BEGIN Entries provided
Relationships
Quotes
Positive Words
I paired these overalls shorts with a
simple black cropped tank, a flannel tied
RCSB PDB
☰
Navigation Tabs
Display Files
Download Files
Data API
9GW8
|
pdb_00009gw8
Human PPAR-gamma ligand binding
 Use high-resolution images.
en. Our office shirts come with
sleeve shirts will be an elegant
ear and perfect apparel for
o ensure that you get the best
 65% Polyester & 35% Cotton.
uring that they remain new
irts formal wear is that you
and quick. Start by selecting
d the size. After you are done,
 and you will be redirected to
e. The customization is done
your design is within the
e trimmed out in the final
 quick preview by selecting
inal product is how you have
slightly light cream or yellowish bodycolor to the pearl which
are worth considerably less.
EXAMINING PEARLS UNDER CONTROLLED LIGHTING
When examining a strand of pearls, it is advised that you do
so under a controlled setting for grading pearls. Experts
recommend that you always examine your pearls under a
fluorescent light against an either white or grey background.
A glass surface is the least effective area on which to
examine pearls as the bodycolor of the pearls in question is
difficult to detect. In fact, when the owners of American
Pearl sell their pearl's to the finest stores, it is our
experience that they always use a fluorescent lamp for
END Entries provided
BEGIN Entries provided
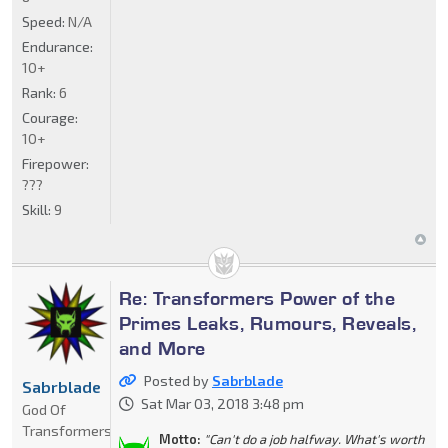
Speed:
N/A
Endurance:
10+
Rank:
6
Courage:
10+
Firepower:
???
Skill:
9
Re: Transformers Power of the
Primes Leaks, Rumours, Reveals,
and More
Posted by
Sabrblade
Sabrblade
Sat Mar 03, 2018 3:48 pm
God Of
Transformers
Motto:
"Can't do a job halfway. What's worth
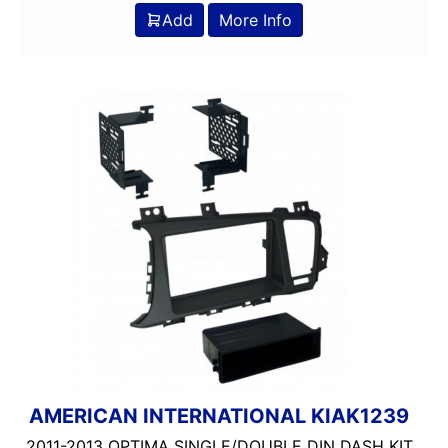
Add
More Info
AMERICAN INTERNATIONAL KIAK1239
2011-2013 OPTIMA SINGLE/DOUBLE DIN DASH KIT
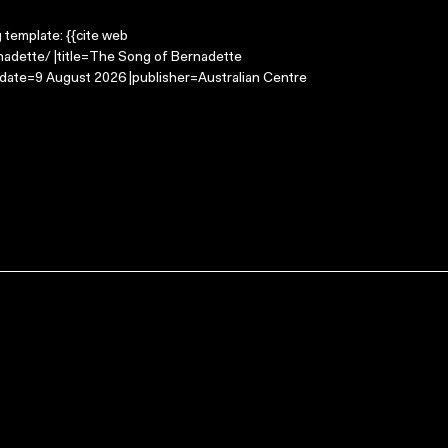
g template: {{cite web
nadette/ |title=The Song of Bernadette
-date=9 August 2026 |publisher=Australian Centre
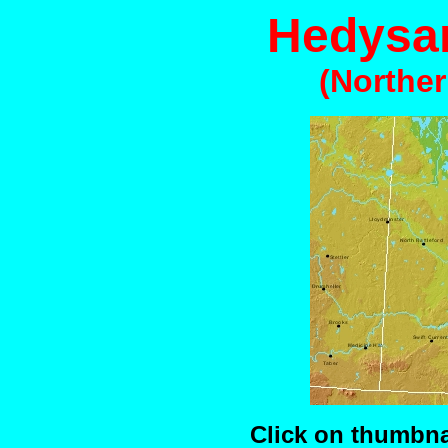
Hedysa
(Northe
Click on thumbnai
END Entries provided
BEGIN Entries provided
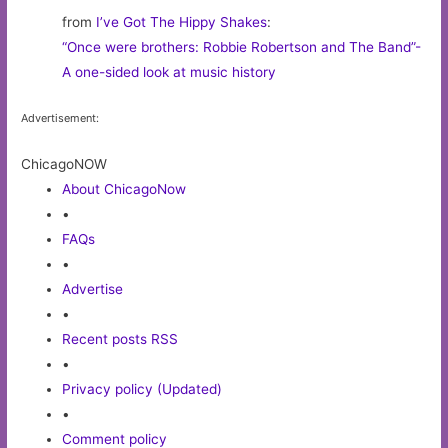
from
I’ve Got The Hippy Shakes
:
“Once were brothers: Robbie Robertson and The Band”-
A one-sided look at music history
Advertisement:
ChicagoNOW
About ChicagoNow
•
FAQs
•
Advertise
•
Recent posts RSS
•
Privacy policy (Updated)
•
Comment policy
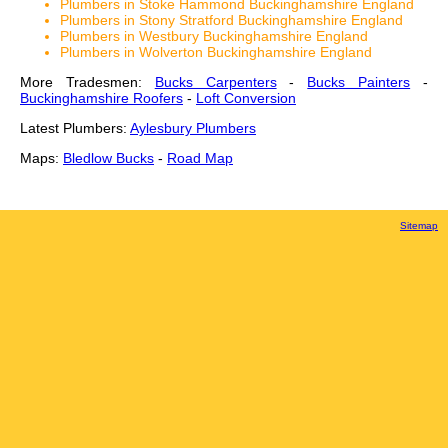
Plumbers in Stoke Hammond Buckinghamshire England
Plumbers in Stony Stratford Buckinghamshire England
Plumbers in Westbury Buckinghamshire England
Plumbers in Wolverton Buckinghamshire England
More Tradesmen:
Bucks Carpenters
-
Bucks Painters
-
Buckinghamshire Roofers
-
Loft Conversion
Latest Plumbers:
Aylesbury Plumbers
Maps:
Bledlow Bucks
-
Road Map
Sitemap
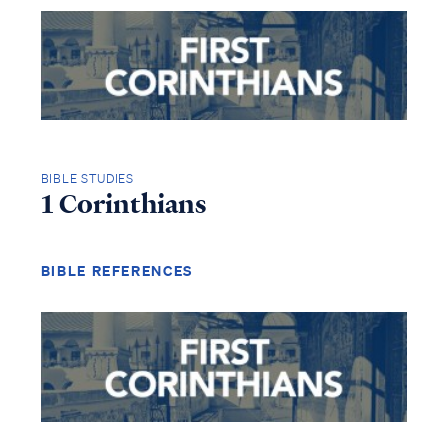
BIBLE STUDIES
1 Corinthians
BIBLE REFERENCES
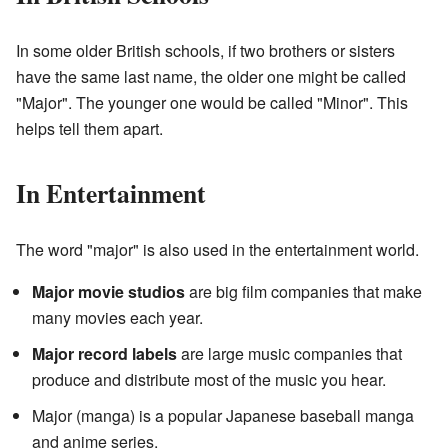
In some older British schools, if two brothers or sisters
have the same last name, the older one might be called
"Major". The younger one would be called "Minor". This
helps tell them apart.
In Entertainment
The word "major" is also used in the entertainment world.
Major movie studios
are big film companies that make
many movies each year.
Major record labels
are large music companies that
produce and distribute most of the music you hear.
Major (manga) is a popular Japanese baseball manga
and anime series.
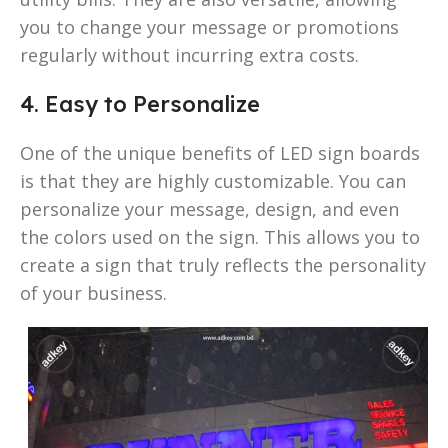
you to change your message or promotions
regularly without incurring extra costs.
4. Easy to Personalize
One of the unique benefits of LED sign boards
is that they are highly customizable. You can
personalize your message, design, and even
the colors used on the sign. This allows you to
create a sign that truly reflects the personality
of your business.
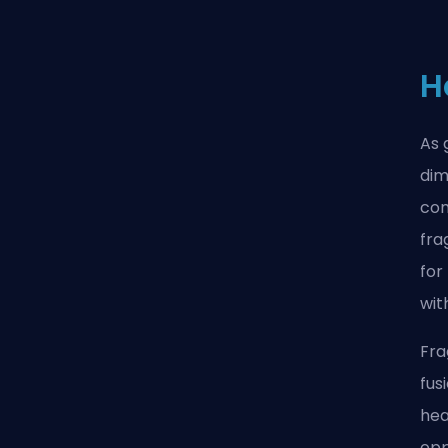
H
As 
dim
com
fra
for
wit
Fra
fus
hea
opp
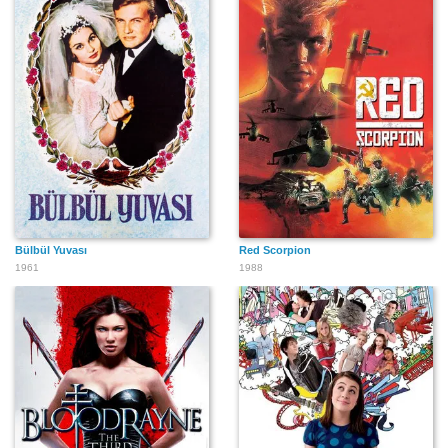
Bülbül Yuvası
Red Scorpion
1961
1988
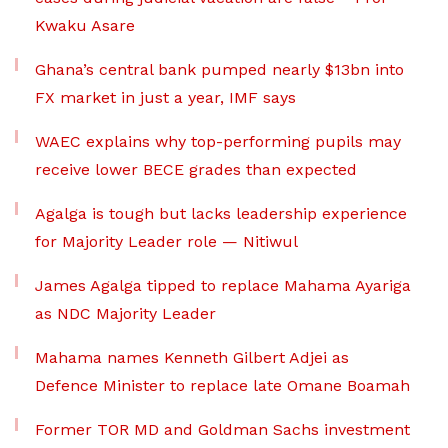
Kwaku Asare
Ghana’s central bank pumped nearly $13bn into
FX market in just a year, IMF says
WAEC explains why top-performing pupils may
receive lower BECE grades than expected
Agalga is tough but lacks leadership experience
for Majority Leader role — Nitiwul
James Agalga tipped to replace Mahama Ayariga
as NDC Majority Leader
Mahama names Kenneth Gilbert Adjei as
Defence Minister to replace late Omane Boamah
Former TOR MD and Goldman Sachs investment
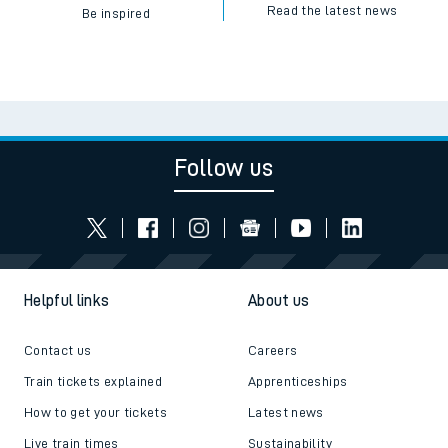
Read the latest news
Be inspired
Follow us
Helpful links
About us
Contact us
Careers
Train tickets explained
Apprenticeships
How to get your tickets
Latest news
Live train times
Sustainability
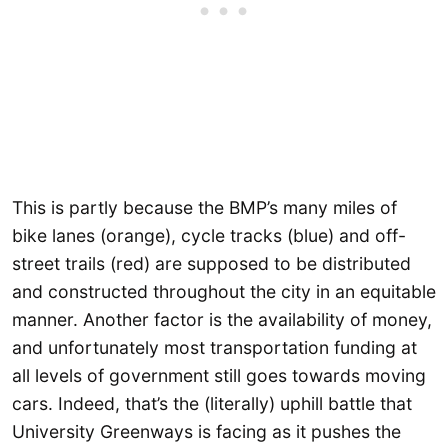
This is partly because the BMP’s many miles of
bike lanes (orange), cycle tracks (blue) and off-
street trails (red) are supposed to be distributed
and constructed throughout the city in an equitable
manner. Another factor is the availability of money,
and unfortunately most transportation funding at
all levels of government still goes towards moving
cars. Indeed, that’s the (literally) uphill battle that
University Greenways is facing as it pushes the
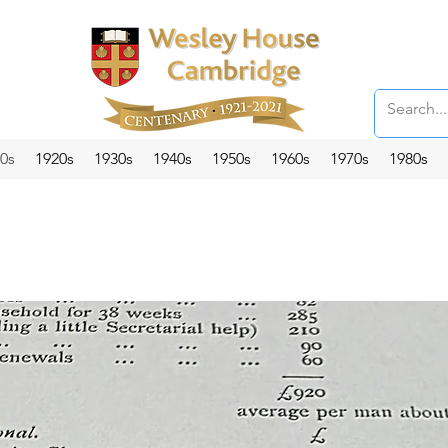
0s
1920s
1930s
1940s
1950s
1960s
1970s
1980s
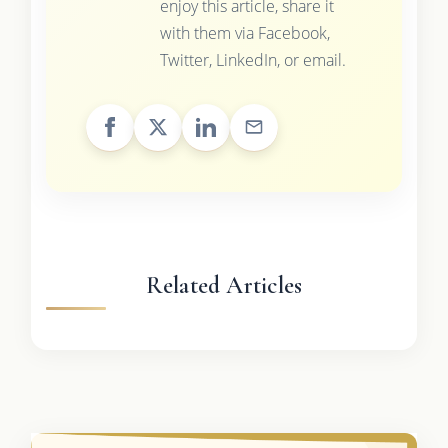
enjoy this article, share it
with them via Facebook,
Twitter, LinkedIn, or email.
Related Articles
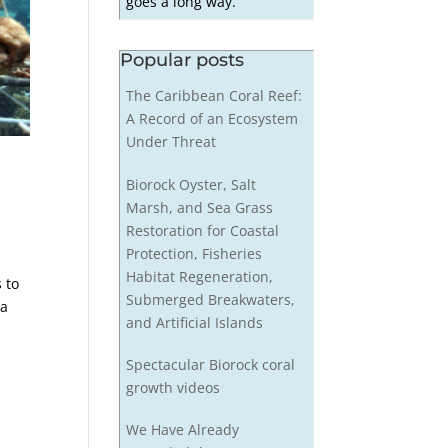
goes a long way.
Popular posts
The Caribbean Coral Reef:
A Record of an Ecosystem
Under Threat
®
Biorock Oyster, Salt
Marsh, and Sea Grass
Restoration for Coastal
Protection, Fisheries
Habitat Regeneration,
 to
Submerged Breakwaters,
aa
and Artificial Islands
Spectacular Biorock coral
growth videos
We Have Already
END Entries provided
Task to carry out » In the data above, start at the line holding "Sustainability" and stop after the line holding "with them via"; write out those lines exactly, without pictures.

Answer space »
Sustainability
This is partly because the BMP’s many miles of
bike lanes (orange), cycle tracks (blue) and off-
street trails (red) are supposed to be distributed
and constructed throughout the city in an equitable
manner. Another factor is the availability of money,
and unfortunately most transportation funding at
all levels of government still goes towards moving
cars. Indeed, that’s the (literally) uphill battle that
University Greenways is facing as it pushes the
0s
1920s
1930s
1940s
1950s
1960s
1970s
1980s
enjoy this article, share it
with them via Facebook,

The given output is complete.